8. The appellant, it is submitted, had contended before the High court and had also pleaded in the counter-affidavit that the respondent was found unsuitable for the reasons that on the date on which he was considered for regularisation by the Selection Committee, there existed an adverse entry in his character roll for the year 1976-77 and his integrity for that year was also found withheld.

Moreover, the respondent was also found to have made interpolation in the original High School Certificate so as to reduce his age by two years, and was, for that reason, debarred from appearing in any competitive examination or selection of the commission for five years. These three factors were specifically pleaded by the appellant in their counter-affidavit to indicate that the Selection Committee, for these reasons, had found him unsuitable. Even the respondent, in his counter-affidavit filed in this court against the application of interim relief, has stated that his services were terminated for three reasons, namely,

(i) The adverse entry in the character Roll for 1976-77;

(ii) Withholding of integrity for the year 1976- 77;

(iii)Interpolation in the original High School Certificate.

9. The judgment passed by the High Court indicates that the High Court interferred with the order of termination on the ground that during the pendency of the Writ Petition, the adverse entry for the year 1976-77 was expunged by Engineer-in-chief, U.P. P.W.D., by his order dated 29.7.1982 and by an order passed on the same date, his integrity was also certified. In the opinion of the High Court, these two factors could not. therefore, legally constitute the basis for terminating the services of the respondent particularly as his representation against the adverse entry was pending on the date on which he was considered for regularisation.

The High Court, consequently, directed the appellant to reconsider the case of the respondent for regularisation under the Rules.

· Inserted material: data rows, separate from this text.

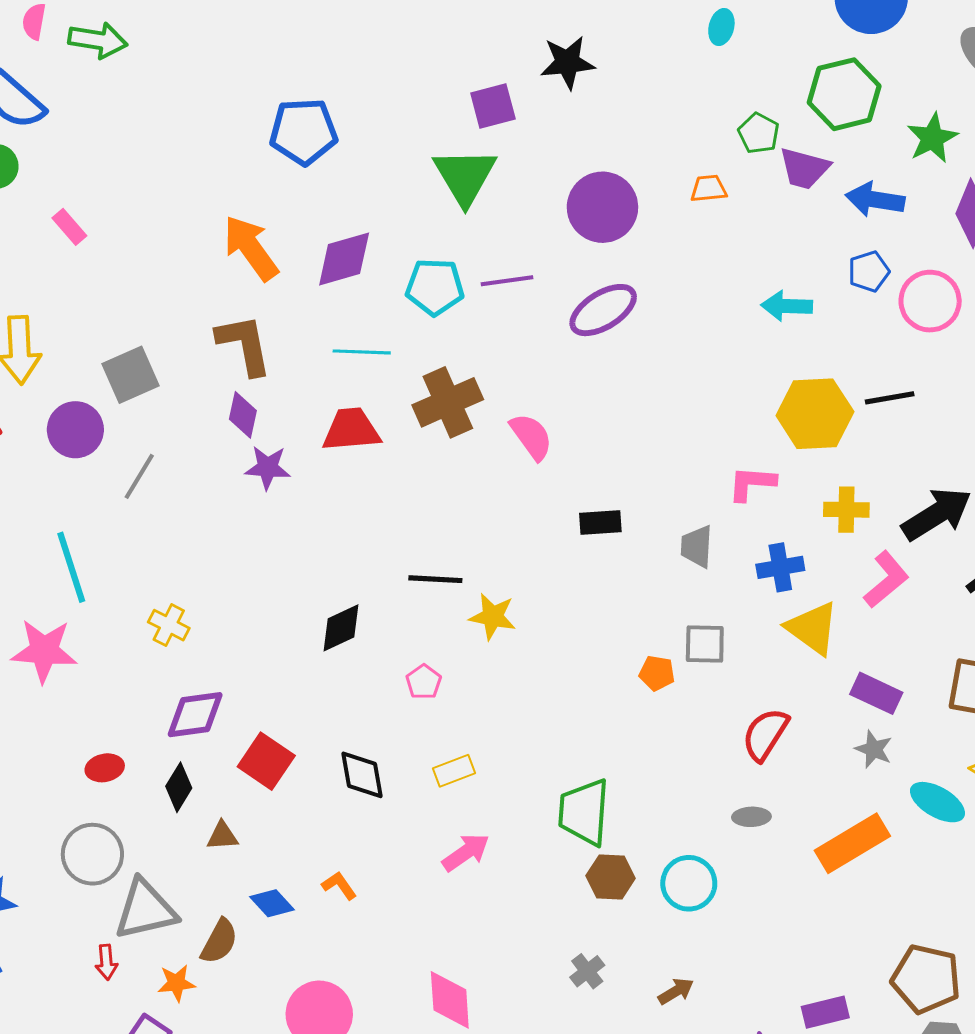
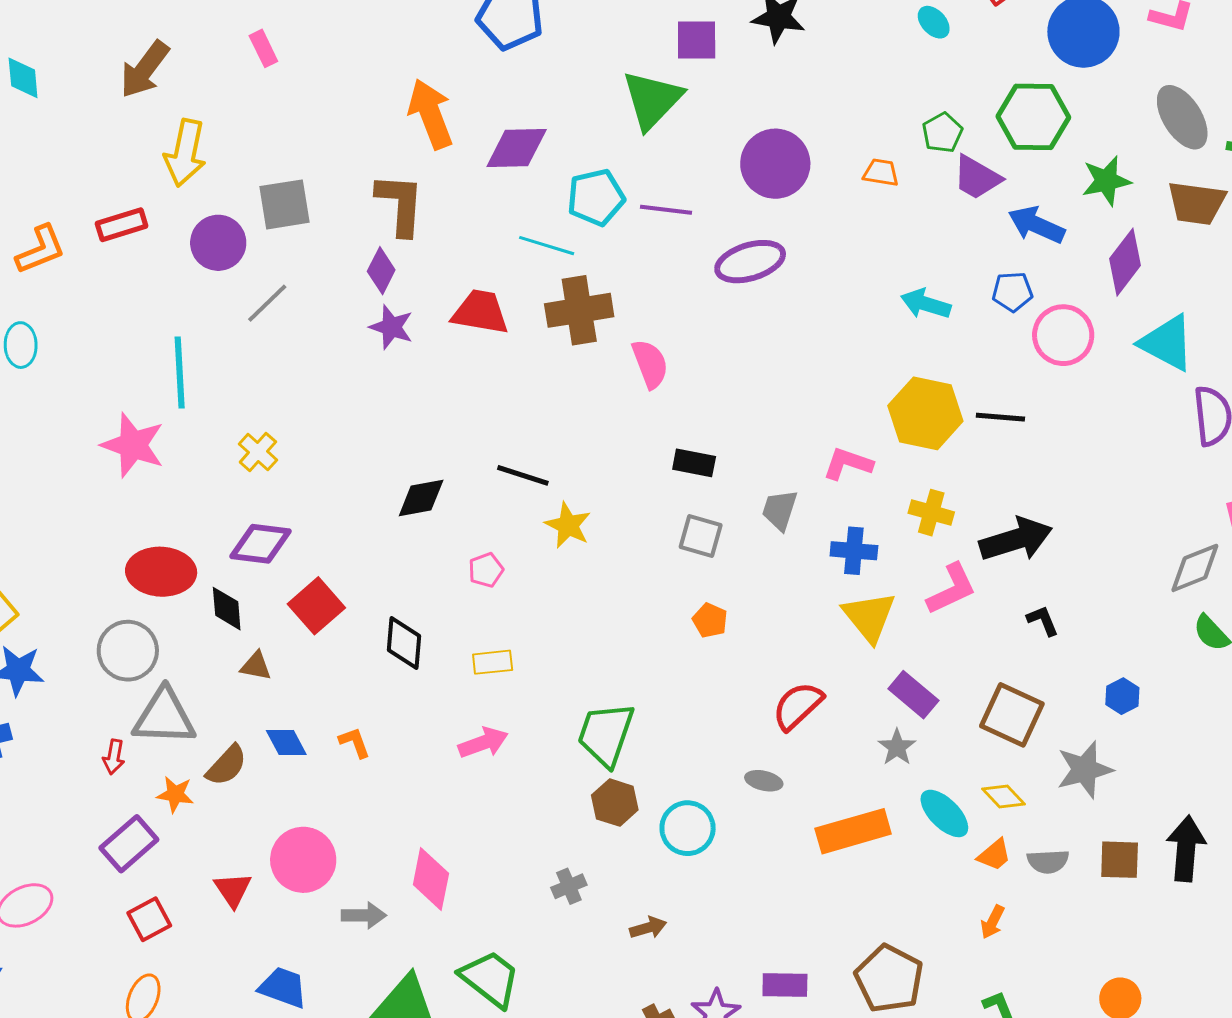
cyan ellipse: (721, 27) -> (934, 22), turned -72
cyan pentagon: (435, 287) -> (596, 197), turned -30
cyan line: (362, 352) -> (547, 246), moved
gray square: (705, 644) -> (701, 536), moved
red ellipse: (105, 768) -> (161, 572), size x1.8
black diamond: (179, 787) -> (227, 609), turned -51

10. Strangely, there is a vital omission on the part of the High Court. While it considered the two factors enumerated above and held that the adverse entry having been expunged and the integrity having been certified by the Engineer-in- Chief, U.P. P.W.D., the case of the respondent deserved to be reconsidered, it did not consider the relevance or significance of the third factor, namely, that on account of interpolation in the original High School Certificate, the respondent had already been debarred by the commission from appearing in any of its competitive examination or selection for a period of five years. Interpolation in the original High School Certificate so as to gain the benefit of two additional years in service was a serious matter which could hardly be ignored. Since this factor was also taken into consideration by the Selection Committee, constituted under the above Rules, the High Court could not legally issue any direction for reconsideration of respondent's case unless it excluded by a positive finding, the third factor also from consideration.

11. In view of the above, the appeal is allowed. The judgment and order dated 23.01.1992 passed by the Allahabad High Court (Lucknow Bench) are set aside and the case is remanded back to the High Court to hear the Writ Petition and decide it afresh in accordance with law in the light of the observations made above. There will be no order as to costs.